Kondakov Nikodim (1844–1925) – historian of Christian art and Byzantine art, archeologist, creator of the iconographic research method and the new field of Art Studies: the history of Byzantine art.

In 1861, he enrolled at the Historical and Philological Faculty of the Moscow University, where he visited lectures of S. M. Soloviev, S. V. Eshevsky, and F. I. Buslaev. In 1873, he defended his Master thesis ‘The Harpy Monuments from Minor Asia and Symbolism of Greek Art’; in 1876 – his Doctor thesis ‘The History of Byzantine Art and Iconography on the Base of Miniatures of Greek Manuscripts’. Since 1869, he taught at the Novorossisky University in Odessa; in 1888, he was invited to the St. Petersburg University, at the Chair of Theory and History of Art. In 1888-1893, he was also Senior Curator at the Imperial Hermitage; since 1888 – member of the Imperial Archeological Commission. In 1893, he was elected for Academician of the Imperial Academy of Fine Arts; in 1898 – Academician of Ac. of Sc. in Russia, and Correspondent Member of the Ac. of Sc. of France. In 1920, K. emigrated to Constantinople; last years of his life he made lectures at the University of Sofia (Bulgaria), and at the University of Prague (Czech).

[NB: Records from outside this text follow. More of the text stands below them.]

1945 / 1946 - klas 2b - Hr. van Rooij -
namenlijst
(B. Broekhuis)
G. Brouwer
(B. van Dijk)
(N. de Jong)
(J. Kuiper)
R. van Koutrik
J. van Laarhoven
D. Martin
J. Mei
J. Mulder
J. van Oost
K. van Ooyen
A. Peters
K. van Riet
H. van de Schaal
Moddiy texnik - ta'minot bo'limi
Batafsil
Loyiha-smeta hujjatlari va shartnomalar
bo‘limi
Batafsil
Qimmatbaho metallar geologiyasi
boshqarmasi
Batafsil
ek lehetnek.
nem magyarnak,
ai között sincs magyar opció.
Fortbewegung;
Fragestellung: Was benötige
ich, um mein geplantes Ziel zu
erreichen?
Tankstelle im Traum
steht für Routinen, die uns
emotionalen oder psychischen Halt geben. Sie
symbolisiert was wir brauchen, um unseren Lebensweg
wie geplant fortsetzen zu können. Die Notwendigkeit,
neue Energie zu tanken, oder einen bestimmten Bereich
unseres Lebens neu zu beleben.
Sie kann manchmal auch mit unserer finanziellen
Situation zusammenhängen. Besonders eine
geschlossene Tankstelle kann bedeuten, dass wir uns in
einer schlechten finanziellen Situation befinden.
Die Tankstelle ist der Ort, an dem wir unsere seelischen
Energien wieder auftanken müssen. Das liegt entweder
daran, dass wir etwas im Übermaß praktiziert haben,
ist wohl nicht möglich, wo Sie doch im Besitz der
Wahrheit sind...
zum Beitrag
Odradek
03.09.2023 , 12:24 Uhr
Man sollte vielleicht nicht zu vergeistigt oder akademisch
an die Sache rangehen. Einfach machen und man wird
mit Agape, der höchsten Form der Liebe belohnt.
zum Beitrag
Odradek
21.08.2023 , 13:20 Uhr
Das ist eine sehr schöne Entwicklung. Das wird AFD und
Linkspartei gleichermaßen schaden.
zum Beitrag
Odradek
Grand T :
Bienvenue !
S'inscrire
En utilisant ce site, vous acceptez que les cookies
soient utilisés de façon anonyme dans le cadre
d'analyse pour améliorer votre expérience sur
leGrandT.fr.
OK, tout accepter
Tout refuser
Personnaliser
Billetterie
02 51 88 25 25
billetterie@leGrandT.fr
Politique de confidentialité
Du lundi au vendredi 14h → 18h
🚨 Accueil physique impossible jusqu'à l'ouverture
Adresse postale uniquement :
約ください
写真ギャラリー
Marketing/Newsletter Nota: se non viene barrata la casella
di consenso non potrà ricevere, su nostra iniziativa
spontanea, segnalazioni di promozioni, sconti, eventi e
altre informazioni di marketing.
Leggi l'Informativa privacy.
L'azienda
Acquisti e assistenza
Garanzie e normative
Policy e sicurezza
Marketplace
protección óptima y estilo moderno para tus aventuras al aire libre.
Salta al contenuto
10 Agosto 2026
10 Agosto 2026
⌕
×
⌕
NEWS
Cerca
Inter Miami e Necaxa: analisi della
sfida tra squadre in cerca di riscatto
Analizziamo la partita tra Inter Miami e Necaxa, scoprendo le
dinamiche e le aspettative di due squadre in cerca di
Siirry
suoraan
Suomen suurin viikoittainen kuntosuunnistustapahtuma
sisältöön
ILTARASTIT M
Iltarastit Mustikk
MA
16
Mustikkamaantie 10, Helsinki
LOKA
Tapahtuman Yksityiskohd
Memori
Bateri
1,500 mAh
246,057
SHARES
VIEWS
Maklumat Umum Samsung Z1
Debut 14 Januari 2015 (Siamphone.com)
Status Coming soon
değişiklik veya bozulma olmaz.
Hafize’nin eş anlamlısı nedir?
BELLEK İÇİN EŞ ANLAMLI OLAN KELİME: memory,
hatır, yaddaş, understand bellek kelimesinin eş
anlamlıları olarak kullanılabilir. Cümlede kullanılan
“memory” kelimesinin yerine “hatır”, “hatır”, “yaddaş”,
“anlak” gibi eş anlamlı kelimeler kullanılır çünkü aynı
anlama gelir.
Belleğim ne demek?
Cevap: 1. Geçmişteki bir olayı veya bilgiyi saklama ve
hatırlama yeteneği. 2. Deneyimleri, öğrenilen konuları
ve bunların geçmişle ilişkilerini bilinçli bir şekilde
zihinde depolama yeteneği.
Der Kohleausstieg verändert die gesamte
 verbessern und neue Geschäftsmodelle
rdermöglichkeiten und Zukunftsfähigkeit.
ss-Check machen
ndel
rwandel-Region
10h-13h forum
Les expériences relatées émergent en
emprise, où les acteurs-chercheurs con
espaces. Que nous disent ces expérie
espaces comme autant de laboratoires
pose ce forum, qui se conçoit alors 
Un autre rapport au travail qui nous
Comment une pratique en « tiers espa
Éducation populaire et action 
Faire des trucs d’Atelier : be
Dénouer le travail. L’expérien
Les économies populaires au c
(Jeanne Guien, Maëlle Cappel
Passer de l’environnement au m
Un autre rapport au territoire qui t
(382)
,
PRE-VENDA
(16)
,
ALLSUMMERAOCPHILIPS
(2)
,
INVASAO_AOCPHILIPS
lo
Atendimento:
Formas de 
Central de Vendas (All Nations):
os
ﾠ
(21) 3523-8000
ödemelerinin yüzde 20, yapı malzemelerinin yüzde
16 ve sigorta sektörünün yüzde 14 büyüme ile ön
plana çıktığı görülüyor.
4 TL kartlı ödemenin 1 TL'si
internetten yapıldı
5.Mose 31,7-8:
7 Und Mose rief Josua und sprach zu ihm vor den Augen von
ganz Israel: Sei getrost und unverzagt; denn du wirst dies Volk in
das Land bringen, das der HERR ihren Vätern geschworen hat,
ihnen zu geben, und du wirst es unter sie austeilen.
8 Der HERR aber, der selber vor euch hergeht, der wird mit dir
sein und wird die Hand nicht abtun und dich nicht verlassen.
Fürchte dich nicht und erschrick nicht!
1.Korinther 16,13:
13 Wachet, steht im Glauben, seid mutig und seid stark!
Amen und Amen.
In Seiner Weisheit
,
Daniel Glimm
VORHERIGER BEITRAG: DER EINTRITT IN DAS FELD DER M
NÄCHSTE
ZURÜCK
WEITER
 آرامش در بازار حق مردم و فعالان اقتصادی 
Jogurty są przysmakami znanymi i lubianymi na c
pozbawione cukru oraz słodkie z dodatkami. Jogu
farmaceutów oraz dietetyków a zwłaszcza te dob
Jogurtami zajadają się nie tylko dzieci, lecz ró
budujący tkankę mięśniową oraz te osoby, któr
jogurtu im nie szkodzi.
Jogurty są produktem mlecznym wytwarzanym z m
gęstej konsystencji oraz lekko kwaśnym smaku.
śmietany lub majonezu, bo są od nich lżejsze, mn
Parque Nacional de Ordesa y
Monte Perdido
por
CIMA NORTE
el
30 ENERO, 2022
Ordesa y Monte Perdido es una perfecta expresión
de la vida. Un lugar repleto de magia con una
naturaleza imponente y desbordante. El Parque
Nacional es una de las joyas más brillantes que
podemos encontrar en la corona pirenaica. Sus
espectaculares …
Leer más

He had a vast sphere of influences. In 1876-1891, as a member of the Archeological Commission, he participated in excavations in Kerch, Chersonesos, on the Taman’ Peninsula; in 1875-1876 – in excavations of the necropolis of Nimpheus. In 1891, he headed an expedition of the Imperial orthodox Palestinian Society for studying the antiquities of Jordan, Jerusalem, and the Holy Land. In 1898, he headed a Russian-French expedition to monasteries of the Athos. He traveled much through Europe with research purposes, participated in the foundation of the Russian Archeological Institute in Constantinople, the Committee for Care of Russian Icon Painting, the Committee for the Foundation of the Museum of Fine Arts in Moscow. He was one of the first researches who used photo fixation of ancient monuments in the course of his travels and archeological expeditions for the sake of their further detailed studying and describing.

He was an outstanding specialist in Old Russian and Byzantine art; he built a system of periodization of the Byzantine art, found influences of Greek and Byzantine samples at the shaping of Russian culture and culture of the South Balkan peoples, he demonstrated a genetic relation of the art of the Western Europe, Byzantium, and the Orthodox East. He worked out the iconographical method in art studies based not on the simple description of a single object, but on establishing its typological features and interconnection with other objects of art.